British Foreign Secretary Jeremy Hunt responded to Melzer's letter on Friday, saying that Assange "was always free to leave and face justice."
Melzer retorted that the WikiLeaks founder was "about as ‘free to leave' as a someone sitting on a rubberboat in a sharkpool."
With all due respect, Sir: Mr Assange was about as „free to leave“ as a someone sitting on a rubberboat in a sharkpool. As detailed in my formal letter to you, so far, UK courts have not shown the impartiality and objectivity required by the rule of law.— Nils Melzer (@NilsMelzer) May 31, 2019
Lauria predicted the report would further complicate Assange's extradition to the US.
Kiriakou said he spoke with Assange's father, Richard, earlier on Friday to assess how "real" the hospital visit was, and the elder Assange assured him it was indeed serious.
Julian sent Kiriakou a letter, which he received on Saturday. "He addressed his health, in this letter, and said that his health was suffering greatly. He has not been exposed to direct sunlight in more than six-and-a-half years, if you can imagine such a thing. He has a severe, a dangerous vitamin D deficiency; his legs are beginning to bow from a lack of vitamin D and vitamin C."
Kiriakou, who served 30 months in a federal prison for his role in exposing US torture practices, noted from his own prison experience that "they don't put you in the prison hospital unless you are seriously sick" because prison staff are on guard for "malingerers," or people who are using it as an excuse to escape their normal routine. Plus, prison hospitals are "dumping grounds for doctors who just couldn't cut it anywhere else," he said.
Lauria recalled that staff at the Ecuadorian Embassy had pressured Assange for years to seek medical attention for a persistent cough, but he was barred from exiting by the threat of arrest if he did.

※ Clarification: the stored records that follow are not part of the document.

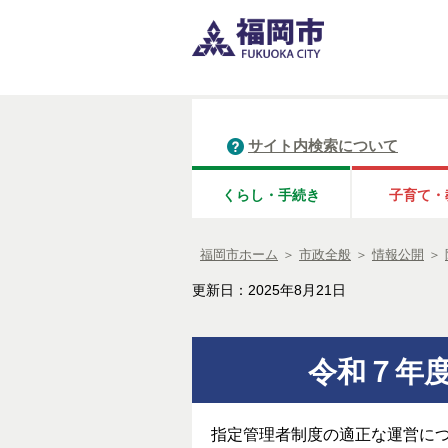
サイト内検索について
くらし・手続き
子育て・
福岡市ホーム
＞
市政全般
＞
情報公開
＞
更新日：2025年8月21日
令和７年
指定管理者制度の適正な運営に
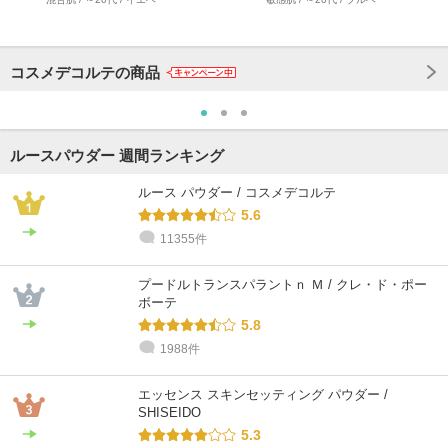
コスメデコルテの商品
ルースパウダー 週間ランキング
ルース パウダー / コスメデコルテ
5.6
11355件
プードルトランスパラントｎ Ｍ / クレ・ド・ポー
ボーテ
5.8
1988件
エッセンス スキンセッティング パウダー /
SHISEIDO
5.3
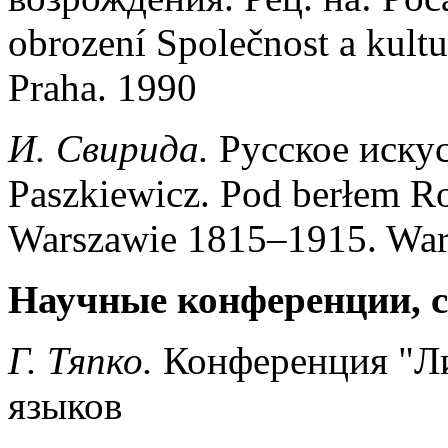
obrození Společnost a kultur
Praha. 1990
И. Свирида.
Русское искусс
Paszkiewicz. Pod berłem R
Warszawie 1815–1915. War
Научные конференции, 
Г. Тяпко.
Конференция "Ли
языков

"The problem begins with the extradition," Lauria said. "I think this report from the rapporteur, his health situation, and the Espionage Act [charges], criminalizing journalism, has turned public opinion in his favor and made a mess out of this for both the British and American governments, I think. Do they want to be sending a sick man to a country that's going to put him on trial for basically practicing investigative journalism? I think it's going to be really hard to do that."
"My fear is that they've had him now for 30 days before he became so sick. I don't think they're going to sit around, the American and British authorities — who are so incensed about what this man had done and revealing some of the crimes and corruption, of course, that WikiLeaks has revealed. They weren't going to wait around until he gets convicted and then thrown in jail and then try to interrogate him… They had him for a month and… you really can't imagine they didn't interrogate him to try and get what they can out of him right now, and they have not taken care of him."